Not all idle time can be so seemingly productively repurposed, if I may presume completing a puzzle qualifies as a productive use of idle time. The worst waiting occurs in rooms engineered to make that time more pleasant. They feature television that cannot be turned off, often tuned to Fox, and/or piped in music featuring some truly regrettable playlist. They might have magazines like Optometrist Quarterly which feature gory details of just the procedure you're waiting to endure. Us moderns carry our idleness in the form of our iPhones, a machine specifically designed to help us go instantly unconscious of our surroundings. Anyone staring into their phone achieves the state formerly exclusively experienced by hypnotized chickens and now common among every population of humans, except for the most "primitive."

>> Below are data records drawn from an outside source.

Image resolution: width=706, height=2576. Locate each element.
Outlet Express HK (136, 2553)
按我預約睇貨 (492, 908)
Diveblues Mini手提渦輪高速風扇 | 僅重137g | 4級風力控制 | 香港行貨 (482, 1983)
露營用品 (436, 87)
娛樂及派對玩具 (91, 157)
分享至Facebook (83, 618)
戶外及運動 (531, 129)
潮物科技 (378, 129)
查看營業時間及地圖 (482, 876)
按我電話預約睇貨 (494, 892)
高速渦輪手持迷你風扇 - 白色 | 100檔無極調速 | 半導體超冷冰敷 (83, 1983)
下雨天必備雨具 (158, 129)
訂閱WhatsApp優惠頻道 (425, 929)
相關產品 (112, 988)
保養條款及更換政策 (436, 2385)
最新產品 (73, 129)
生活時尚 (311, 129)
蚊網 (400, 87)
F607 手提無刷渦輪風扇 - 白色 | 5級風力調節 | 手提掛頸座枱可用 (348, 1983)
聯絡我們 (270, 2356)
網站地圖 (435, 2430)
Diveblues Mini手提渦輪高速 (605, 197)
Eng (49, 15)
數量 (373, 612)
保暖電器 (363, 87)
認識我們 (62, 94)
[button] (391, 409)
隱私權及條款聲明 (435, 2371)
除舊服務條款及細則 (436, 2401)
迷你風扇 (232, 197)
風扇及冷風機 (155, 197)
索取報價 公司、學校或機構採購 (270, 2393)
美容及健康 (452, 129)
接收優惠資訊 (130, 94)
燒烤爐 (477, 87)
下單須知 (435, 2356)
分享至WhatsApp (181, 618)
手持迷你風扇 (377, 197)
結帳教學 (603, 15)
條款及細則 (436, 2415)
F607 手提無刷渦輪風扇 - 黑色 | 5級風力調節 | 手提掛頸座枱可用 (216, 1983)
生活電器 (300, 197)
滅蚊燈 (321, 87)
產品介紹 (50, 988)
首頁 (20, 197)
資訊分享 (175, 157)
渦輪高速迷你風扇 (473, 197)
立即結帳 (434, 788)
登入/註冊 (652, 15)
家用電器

Time passes regardless of how we employ it. It does not fit tightly together. It never has. The three months I allocated to complete preparing for my SetList performance is about half gone now. More than half the time I've spent preparing so far has been idle, or apparently so. At first, I tried to be careful with myself, easing into the engagement. Later, I felt a little lost so I pulled over to more deeply consider. TheWaitingGame has been an integral part of my preparation. I expect this experience to continue. It's a puzzle I'm solving here, one perhaps best engaged with sparingly, with huge spaces separating sharp focus. My juggling of the spaces in-between seems just as important as my mastery of the stuff they're separating.